Hypnosebehandlung bei Suchterkrankungen

Süchte können sich in vielen unterschiedliche Ausprägungen zeigen. Hypnose kann gezielt in der Behandlung eingesetzt werden.

Klischee Hypnose

Die Klischee-Vorstellungen über die Hypnose, haben sich bei über 90 Prozent der Interessierten durch Fernsehbeiträge gebildet, in welchen Hypnose praktiziert wurde und wo die Botschaft lautet: „Es ist sehr einfach, von den Zigaretten oder dem Alkohol abzulassen. Es funktioniert praktisch über Nacht.“

Anwendungsgebiete der Hypnose

Tatsächlich stellen Süchte, aber auch Ängste jeglicher Art, Anwendungsgebiete der Hypnose dar. Das ist für Betroffene aber auch vielfach damit gleichbedeutend, Kontrolle abzugeben.
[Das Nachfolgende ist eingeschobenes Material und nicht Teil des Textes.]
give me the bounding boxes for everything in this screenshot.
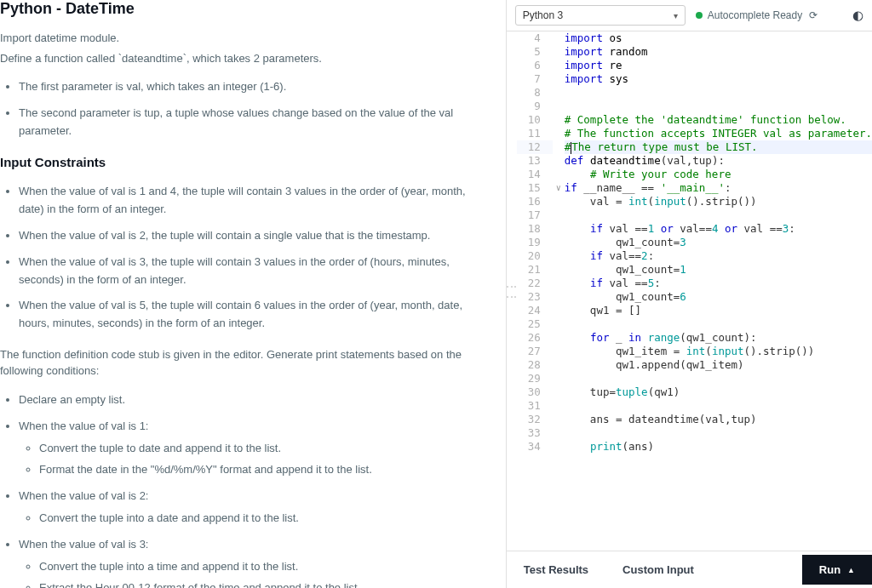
code-content[interactable]: # The function accepts INTEGER val as pa…	[565, 127, 872, 140]
fold-icon	[553, 290, 565, 304]
code-content[interactable]	[565, 426, 872, 440]
code-line[interactable]: 13def dateandtime(val,tup):	[517, 154, 872, 168]
code-line[interactable]: 9	[517, 100, 872, 113]
param-list: The first parameter is val, which takes …	[0, 78, 490, 140]
code-line[interactable]: 4import os	[517, 31, 872, 45]
code-line[interactable]: 22 if val ==5:	[517, 277, 872, 290]
fold-icon	[553, 399, 565, 413]
code-line[interactable]: 24 qw1 = []	[517, 304, 872, 317]
problem-title: Python - DateTime	[0, 0, 490, 18]
code-line[interactable]: 15∨if __name__ == '__main__':	[517, 181, 872, 195]
code-content[interactable]: import re	[565, 59, 872, 72]
line-number: 30	[517, 385, 553, 399]
code-content[interactable]	[565, 399, 872, 413]
code-line[interactable]: 20 if val==2:	[517, 249, 872, 263]
reload-icon[interactable]: ⟳	[809, 9, 818, 21]
code-line[interactable]: 11# The function accepts INTEGER val as …	[517, 127, 872, 140]
code-content[interactable]: # Write your code here	[565, 168, 872, 181]
code-content[interactable]: def dateandtime(val,tup):	[565, 154, 872, 168]
code-content[interactable]: qw1_count=3	[565, 236, 872, 249]
code-line[interactable]: 5import random	[517, 45, 872, 59]
code-content[interactable]	[565, 100, 872, 113]
condition-sub: Extract the Hour 00-12 format of the tim…	[39, 579, 490, 588]
fold-icon[interactable]: ∨	[553, 181, 565, 195]
code-line[interactable]: 12#The return type must be LIST.	[517, 140, 872, 154]
code-content[interactable]: print(ans)	[565, 440, 872, 454]
code-line[interactable]: 27 qw1_item = int(input().strip())	[517, 345, 872, 358]
run-button[interactable]: Run ▲	[802, 555, 872, 585]
code-line[interactable]: 10# Complete the 'dateandtime' function …	[517, 113, 872, 127]
code-content[interactable]: tup=tuple(qw1)	[565, 385, 872, 399]
code-content[interactable]: if val==2:	[565, 249, 872, 263]
code-line[interactable]: 23 qw1_count=6	[517, 290, 872, 304]
code-line[interactable]: 32 ans = dateandtime(val,tup)	[517, 413, 872, 426]
fold-icon	[553, 413, 565, 426]
code-content[interactable]: import sys	[565, 72, 872, 86]
line-number: 11	[517, 127, 553, 140]
code-content[interactable]: qw1_item = int(input().strip())	[565, 345, 872, 358]
code-content[interactable]: ans = dateandtime(val,tup)	[565, 413, 872, 426]
line-number: 10	[517, 113, 553, 127]
code-line[interactable]: 16 val = int(input().strip())	[517, 195, 872, 208]
language-select[interactable]: Python 3 ▾	[515, 5, 686, 26]
code-line[interactable]: 7import sys	[517, 72, 872, 86]
code-content[interactable]: qw1.append(qw1_item)	[565, 358, 872, 372]
fold-icon	[553, 385, 565, 399]
code-line[interactable]: 33	[517, 426, 872, 440]
line-number: 4	[517, 31, 553, 45]
code-line[interactable]: 19 qw1_count=3	[517, 236, 872, 249]
code-line[interactable]: 21 qw1_count=1	[517, 263, 872, 277]
line-number: 8	[517, 86, 553, 100]
code-line[interactable]: 18 if val ==1 or val==4 or val ==3:	[517, 222, 872, 236]
tab-test-results[interactable]: Test Results	[507, 553, 605, 586]
code-content[interactable]	[565, 208, 872, 222]
code-content[interactable]: if val ==5:	[565, 277, 872, 290]
code-content[interactable]: if __name__ == '__main__':	[565, 181, 872, 195]
tab-custom-input[interactable]: Custom Input	[605, 553, 711, 586]
code-content[interactable]: import random	[565, 45, 872, 59]
code-line[interactable]: 28 qw1.append(qw1_item)	[517, 358, 872, 372]
line-number: 16	[517, 195, 553, 208]
code-line[interactable]: 26 for _ in range(qw1_count):	[517, 331, 872, 345]
code-line[interactable]: 6import re	[517, 59, 872, 72]
code-content[interactable]: #The return type must be LIST.	[565, 140, 872, 154]
stub-desc: The function definition code stub is giv…	[0, 346, 490, 380]
code-content[interactable]	[565, 86, 872, 100]
line-number: 18	[517, 222, 553, 236]
code-content[interactable]: if val ==1 or val==4 or val ==3:	[565, 222, 872, 236]
code-line[interactable]: 14 # Write your code here	[517, 168, 872, 181]
code-content[interactable]	[565, 317, 872, 331]
code-content[interactable]: qw1 = []	[565, 304, 872, 317]
code-content[interactable]: # Complete the 'dateandtime' function be…	[565, 113, 872, 127]
code-line[interactable]: 8	[517, 86, 872, 100]
code-line[interactable]: 25	[517, 317, 872, 331]
condition-sub: Convert the tuple into a time and append…	[39, 558, 490, 576]
fold-icon	[553, 331, 565, 345]
fold-icon	[553, 249, 565, 263]
problem-panel: Python - DateTime Import datetime module…	[0, 0, 506, 588]
code-line[interactable]: 17	[517, 208, 872, 222]
code-content[interactable]: import os	[565, 31, 872, 45]
code-content[interactable]: val = int(input().strip())	[565, 195, 872, 208]
fold-icon	[553, 317, 565, 331]
code-editor[interactable]: 4import os5import random6import re7impor…	[517, 31, 872, 551]
condition-head: When the value of val is 2:	[19, 489, 148, 502]
code-content[interactable]: for _ in range(qw1_count):	[565, 331, 872, 345]
code-line[interactable]: 31	[517, 399, 872, 413]
code-line[interactable]: 34 print(ans)	[517, 440, 872, 454]
fold-icon	[553, 100, 565, 113]
line-number: 22	[517, 277, 553, 290]
code-line[interactable]: 30 tup=tuple(qw1)	[517, 385, 872, 399]
theme-toggle-icon[interactable]: ◐	[852, 8, 863, 23]
resize-handle[interactable]: ⋮⋮	[507, 31, 517, 551]
code-content[interactable]	[565, 372, 872, 385]
conditions-list: Declare an empty list. When the value of…	[0, 391, 490, 588]
code-content[interactable]: qw1_count=6	[565, 290, 872, 304]
line-number: 23	[517, 290, 553, 304]
fold-icon	[553, 72, 565, 86]
constraint-item: When the value of val is 2, the tuple wi…	[19, 227, 490, 245]
code-content[interactable]: qw1_count=1	[565, 263, 872, 277]
fold-icon	[553, 208, 565, 222]
code-line[interactable]: 29	[517, 372, 872, 385]
condition-item: When the value of val is 3: Convert the …	[19, 536, 490, 588]
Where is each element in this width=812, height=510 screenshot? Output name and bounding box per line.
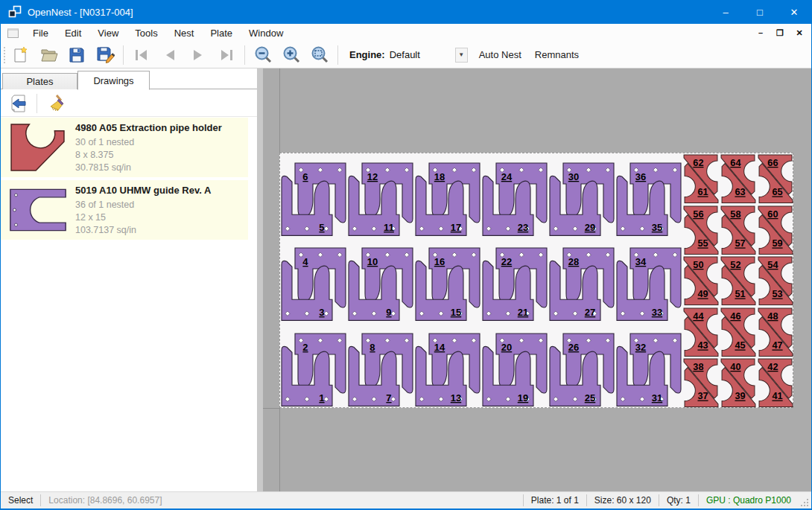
svg-text:59: 59 bbox=[772, 238, 782, 249]
clean-button[interactable] bbox=[45, 92, 67, 115]
remnants-button[interactable]: Remnants bbox=[528, 45, 586, 64]
status-qty: Qty: 1 bbox=[659, 495, 698, 506]
nested-part-pair-purple[interactable]: 2 1 bbox=[280, 324, 347, 409]
nested-part-pair-purple[interactable]: 6 5 bbox=[280, 153, 347, 238]
panel-splitter[interactable] bbox=[257, 68, 263, 491]
svg-text:2: 2 bbox=[302, 342, 308, 353]
sidebar-tabstrip: Plates Drawings bbox=[1, 70, 257, 89]
zoom-fit-button[interactable] bbox=[308, 45, 331, 66]
nested-part-pair-red[interactable]: 56 55 bbox=[682, 205, 720, 256]
nav-next-icon bbox=[189, 46, 207, 64]
nested-part-pair-red[interactable]: 60 59 bbox=[757, 205, 794, 256]
nested-part-pair-red[interactable]: 66 65 bbox=[757, 153, 794, 205]
menu-view[interactable]: View bbox=[89, 25, 127, 41]
menu-window[interactable]: Window bbox=[241, 25, 291, 41]
drawing-area: 30.7815 sq/in bbox=[75, 162, 222, 174]
svg-text:26: 26 bbox=[568, 342, 579, 353]
resize-grip-icon[interactable] bbox=[800, 498, 809, 507]
nested-part-pair-red[interactable]: 58 57 bbox=[720, 205, 757, 256]
import-drawing-icon bbox=[10, 94, 29, 113]
open-file-icon bbox=[39, 45, 58, 64]
nested-part-pair-red[interactable]: 52 51 bbox=[720, 255, 757, 307]
svg-text:15: 15 bbox=[451, 307, 461, 318]
zoom-in-button[interactable] bbox=[280, 45, 302, 66]
drawing-list-item[interactable]: 4980 A05 Extraction pipe holder 30 of 1 … bbox=[1, 118, 248, 177]
svg-text:52: 52 bbox=[730, 260, 740, 270]
toolbar-grip[interactable] bbox=[3, 46, 6, 64]
nested-part-pair-purple[interactable]: 10 9 bbox=[347, 238, 414, 323]
nest-canvas[interactable]: 6 5 12 11 18 17 24 23 bbox=[263, 68, 812, 491]
nested-part-pair-purple[interactable]: 26 25 bbox=[548, 324, 615, 409]
nav-next-button[interactable] bbox=[187, 45, 209, 66]
nested-part-pair-red[interactable]: 50 49 bbox=[682, 255, 720, 307]
mdi-close-button[interactable]: ✕ bbox=[792, 26, 807, 39]
mdi-restore-button[interactable]: ❐ bbox=[773, 26, 787, 39]
save-as-button[interactable] bbox=[94, 45, 116, 66]
menu-edit[interactable]: Edit bbox=[57, 25, 89, 41]
nested-part-pair-purple[interactable]: 18 17 bbox=[414, 153, 481, 238]
tab-drawings[interactable]: Drawings bbox=[77, 71, 150, 90]
svg-text:13: 13 bbox=[451, 392, 461, 404]
zoom-out-button[interactable] bbox=[252, 45, 274, 66]
svg-text:6: 6 bbox=[302, 171, 308, 182]
nested-part-pair-purple[interactable]: 32 31 bbox=[615, 324, 682, 409]
mdi-minimize-button[interactable]: – bbox=[753, 26, 768, 39]
nested-part-pair-red[interactable]: 62 61 bbox=[682, 153, 720, 205]
nested-part-pair-red[interactable]: 44 43 bbox=[682, 307, 720, 358]
menu-file[interactable]: File bbox=[25, 25, 57, 41]
mdi-document-icon[interactable] bbox=[7, 28, 19, 38]
svg-text:25: 25 bbox=[585, 392, 595, 404]
import-drawing-button[interactable] bbox=[8, 92, 31, 115]
nav-first-button[interactable] bbox=[130, 45, 153, 66]
nested-part-pair-red[interactable]: 40 39 bbox=[720, 357, 757, 409]
svg-text:63: 63 bbox=[735, 188, 745, 198]
nested-part-pair-purple[interactable]: 30 29 bbox=[548, 153, 615, 238]
nested-part-pair-purple[interactable]: 36 35 bbox=[615, 153, 682, 238]
nested-part-pair-red[interactable]: 38 37 bbox=[682, 357, 720, 409]
nested-part-pair-purple[interactable]: 14 13 bbox=[414, 324, 481, 409]
app-window: OpenNest - [N0317-004] – □ ✕ File Edit V… bbox=[0, 0, 812, 510]
nested-part-pair-red[interactable]: 54 53 bbox=[757, 255, 794, 307]
nested-part-pair-purple[interactable]: 20 19 bbox=[481, 324, 548, 409]
window-maximize-button[interactable]: □ bbox=[743, 0, 777, 24]
nested-part-pair-purple[interactable]: 12 11 bbox=[347, 153, 414, 238]
nested-part-pair-red[interactable]: 46 45 bbox=[720, 307, 757, 358]
nested-part-pair-purple[interactable]: 34 33 bbox=[615, 238, 682, 323]
auto-nest-button[interactable]: Auto Nest bbox=[472, 45, 528, 64]
nested-part-pair-purple[interactable]: 22 21 bbox=[481, 238, 548, 323]
open-file-button[interactable] bbox=[37, 45, 60, 66]
nested-part-pair-purple[interactable]: 24 23 bbox=[481, 153, 548, 238]
nested-part-pair-purple[interactable]: 16 15 bbox=[414, 238, 481, 323]
nested-part-pair-purple[interactable]: 8 7 bbox=[347, 324, 414, 409]
svg-text:40: 40 bbox=[730, 363, 740, 373]
window-minimize-button[interactable]: – bbox=[708, 0, 743, 24]
nested-part-pair-red[interactable]: 64 63 bbox=[720, 153, 757, 205]
nav-prev-button[interactable] bbox=[159, 45, 181, 66]
menu-tools[interactable]: Tools bbox=[127, 25, 165, 41]
nested-part-pair-purple[interactable]: 4 3 bbox=[280, 238, 347, 323]
save-button[interactable] bbox=[66, 45, 88, 66]
nav-last-button[interactable] bbox=[215, 45, 238, 66]
window-close-button[interactable]: ✕ bbox=[777, 0, 811, 24]
svg-text:61: 61 bbox=[697, 188, 708, 198]
svg-text:35: 35 bbox=[652, 222, 662, 233]
nested-part-pair-red[interactable]: 42 41 bbox=[757, 357, 794, 409]
new-file-button[interactable] bbox=[9, 45, 31, 66]
engine-select[interactable]: Default ▼ bbox=[390, 47, 468, 63]
svg-text:64: 64 bbox=[730, 158, 740, 168]
svg-text:60: 60 bbox=[767, 209, 778, 220]
drawing-area: 103.7137 sq/in bbox=[75, 224, 211, 237]
zoom-fit-icon bbox=[311, 45, 329, 64]
nested-part-pair-purple[interactable]: 28 27 bbox=[548, 238, 615, 323]
svg-text:29: 29 bbox=[585, 222, 595, 233]
chevron-down-icon[interactable]: ▼ bbox=[455, 48, 468, 63]
drawing-list-item[interactable]: 5019 A10 UHMW guide Rev. A 36 of 1 neste… bbox=[1, 180, 248, 240]
menu-nest[interactable]: Nest bbox=[166, 25, 203, 41]
nested-part-pair-red[interactable]: 48 47 bbox=[757, 307, 794, 358]
plate[interactable]: 6 5 12 11 18 17 24 23 bbox=[279, 153, 793, 408]
svg-text:7: 7 bbox=[386, 392, 391, 404]
sidebar-panel: Plates Drawings bbox=[1, 68, 257, 491]
menu-plate[interactable]: Plate bbox=[202, 25, 241, 41]
app-logo-icon bbox=[8, 5, 22, 19]
tab-plates[interactable]: Plates bbox=[2, 73, 77, 89]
Man geht zum Hypnotiseur und dieser soll einem seine Laster durch Hypnose kurzfristig abgewöhnen. Dieser Gedanke ist jedoch ein Irrtum. Denn hinter einer Sucht, hinter diesem: „Ich kann nicht aufhören mit Essen, mit Trinken, mit Rauchen“, steckt wohl eine unbewusste Kraft. Ein unbewusster Teil im Menschen, verhindert, dass er von diesem Suchtmechanismus einfach so lassen kann.

Ein Teil der Persönlichkeit

Dieser unbewusste Teil ist ein Persönlichkeitsanteil. Diesen kann man auf keinen Fall ausblenden. Dadurch würde der Körper mit anderen Mechanismen auf sich aufmerksam machen müssen. Denn er möchte letztendlich immer auf sich aufmerksam machen. Man nennt das einen „sekundären Gewinn“.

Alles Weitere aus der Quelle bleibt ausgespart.